I met David for dinner at O’Neal’s, across the street from Lincoln Center, where he played every Wednesday night with the Chamber Music Society. He was dressed for the performance, wearing black dinner jacket and tie, blond hair combed sideways and casually across his forehead, shirt front studded with the Schlumberger set I’d given him last Christmas. He looked freshly shaved and talced, resplendent in black and white, and he made me feel like a shabby bum, even though I was wearing imported Italian pants from Bloomingdale’s, and a crew-neck sweater that had cost me forty dollars of my father’s hard-earned loot. Come to think of it, I always felt shabby in David’s presence.
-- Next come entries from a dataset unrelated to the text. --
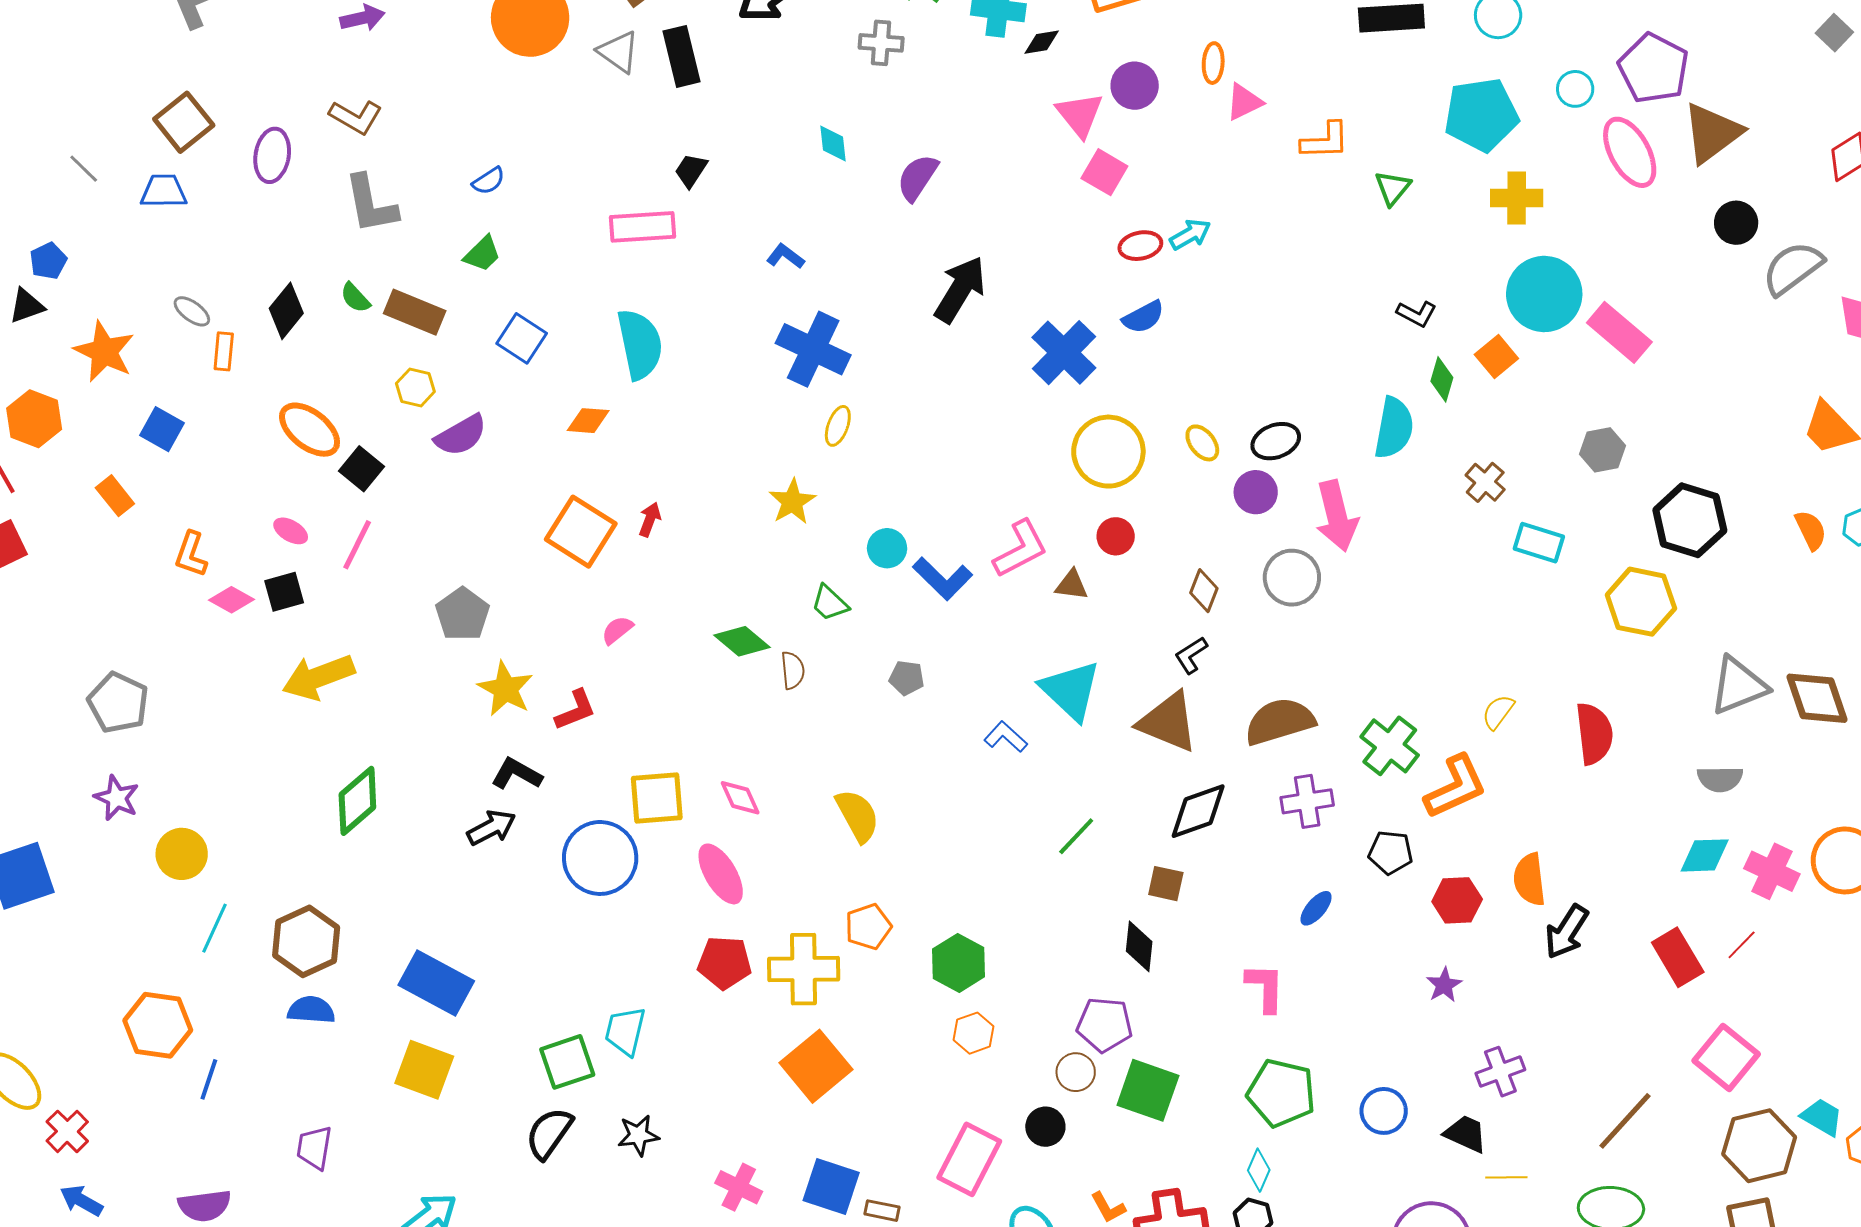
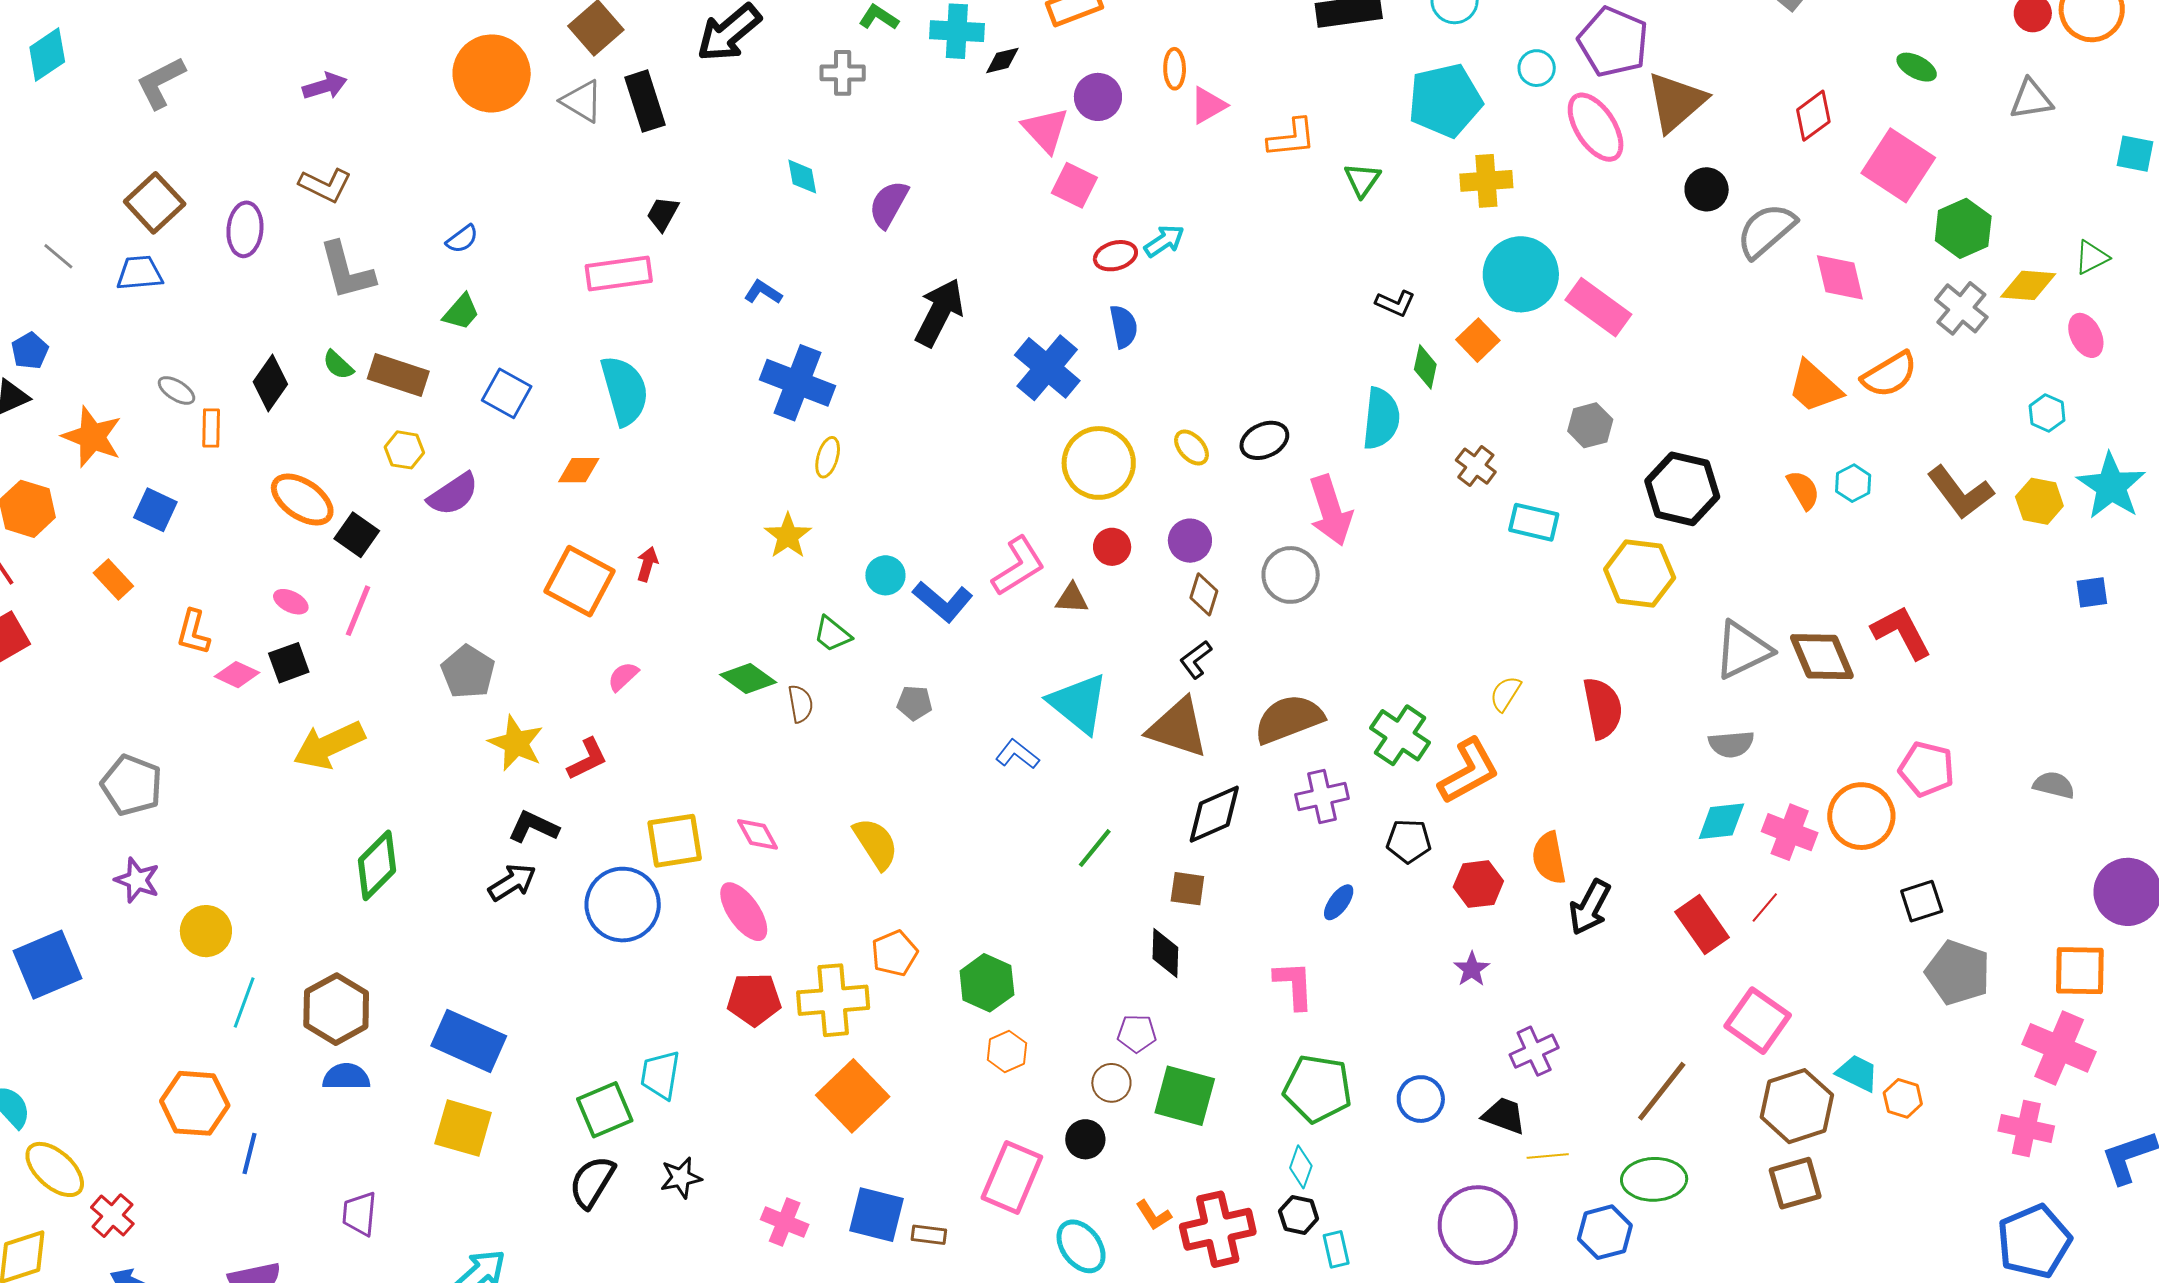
blue semicircle: (1143, 317) -> (1124, 327), turned -69
purple circle: (1256, 492) -> (1190, 541), moved
purple pentagon: (1105, 1025) -> (1137, 1033), size x0.7

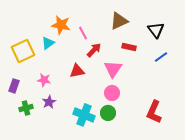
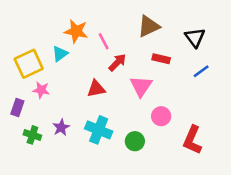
pink star: (44, 80) -> (41, 90), moved
pink circle: (112, 93) -> (161, 116), moved
green cross: (26, 108) -> (32, 135), turned 32
cyan cross: (84, 115) -> (99, 130), moved

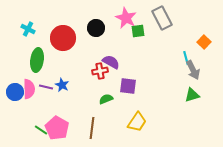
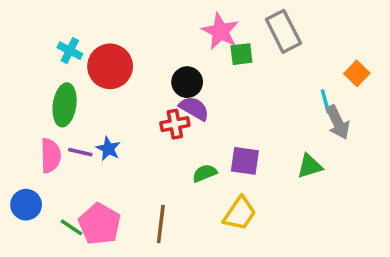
black circle: (96, 28) -> (187, 82), moved
cyan cross: (28, 29) -> (70, 51), moved
purple square: (128, 86) -> (245, 161), moved
blue circle: (15, 92) -> (26, 205), moved
green triangle: (192, 95) -> (310, 166), moved
green semicircle: (106, 99) -> (205, 173), moved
He had stopped lifting weights immediately after The Summer of Rhoda (as Dr. Krakauer in his inverted Teutonic way was fond of describing it), but those years of jerk-and-lift had provided him with a trim body that required very little care and maintenance, somewhat like a concrete lawn painted green. I don’t think he washed any more often than I did, but he always looked so goddamn clean and neat. It was discouraging. At twenty-one, my face had finally grown into my nose, which doesn’t mean it had shriveled up and been sucked into the nostrils to disappear entirely from sight, but only that it had finally filled out enough to disguise what I’d always considered a fairly prominent proboscis. My acne had cleared up, too (good steady fucking from various sources works wonders, I am told by noted dermatologists), and I usually felt very comfortable with my appearance, typical example of red-blooded young American manhood — except when I was with David, at which times I felt like a shlump. One indication of the solidity of our friendship was the fact that I could tolerate his clean good looks without vomiting. If there is anything I normally can’t stand, it’s somebody who’s better-looking than I am. Not to mention more talented. David, that rat, had been a great flute player (or flutist, or flautist, or whatever) even when he was just a kid at Music and Art. But he had gone on from there to Juilliard, and then had landed the chamber music gig, and was also playing here and there around the city in various symphony and studio orchestras, making a small fortune doing what he liked best in all the world. Me? I was breaking my ass in pre-med at N.Y.U. because do you know what I wanted to be when I grew up? A psychoanalyst like the mad butcher of Ninety-sixth, the world-renowned Dr. Krakauer.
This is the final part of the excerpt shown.